She knocked and at the same time tried to envision a much younger, though undoubtedly still kick-ass sexy, Rick being led into one of the establishment’s back rooms.

“Come,” a man’s voice said.

Vanessa spotted Bobby instantly. It would have been hard to miss five feet nine inches of overtoasted man, wearing bright orange shorts and a yellow T. Even loose, the shirt failed to conceal the paunch around his midsection.

“Mr. Fitness,” she said under her breath, then smiled. “Vanessa Connor, Bobby. Do you remember me?”

“You, yes. Him, no.”

“Agent Maguire,” Rick obliged in a pleasant tone. “FBI.”

Bobby’s jaw tightened. He left them standing and took a seat behind his desk. “This is about the dead women, isn’t it?”

His fingers jiggled to an unheard beat. Vanessa held her smile. “We have some questions.”

“Like was I in contact with any of them before they died?”

“Uh-huh, like that.” He still smelled of chicken. Was that possible all these years later? “Were you?” she prompted when he didn’t respond.
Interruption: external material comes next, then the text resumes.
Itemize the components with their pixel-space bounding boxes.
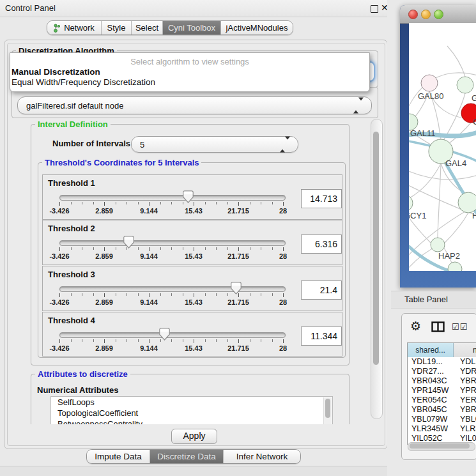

He flicked a glance at Rick. “No.”

“Try again,” Rick suggested softly.

His fingers jiggled faster. “Okay, yes, I saw Deirdre, but only her, no one else.” A muscle twitched beside his left eye. Rubbing it, he added, “And Sandy. Once. Six months ago. She was visiting Deirdre.”

Vanessa wasn’t surprised the two women had kept in touch. She was very surprised that Deirdre had maintained contact with Bobby. “Where did you see them?” she asked.

“Dee has—had a place in Malibu. She used it a lot. Her uncle the senator was pushing her to sell. He wanted her to plant herself in Chicago. He didn’t care for her lifestyle.”

Rick strolled to the window, gazed down into a narrow alley. “How involved were you with Ms. Morton?”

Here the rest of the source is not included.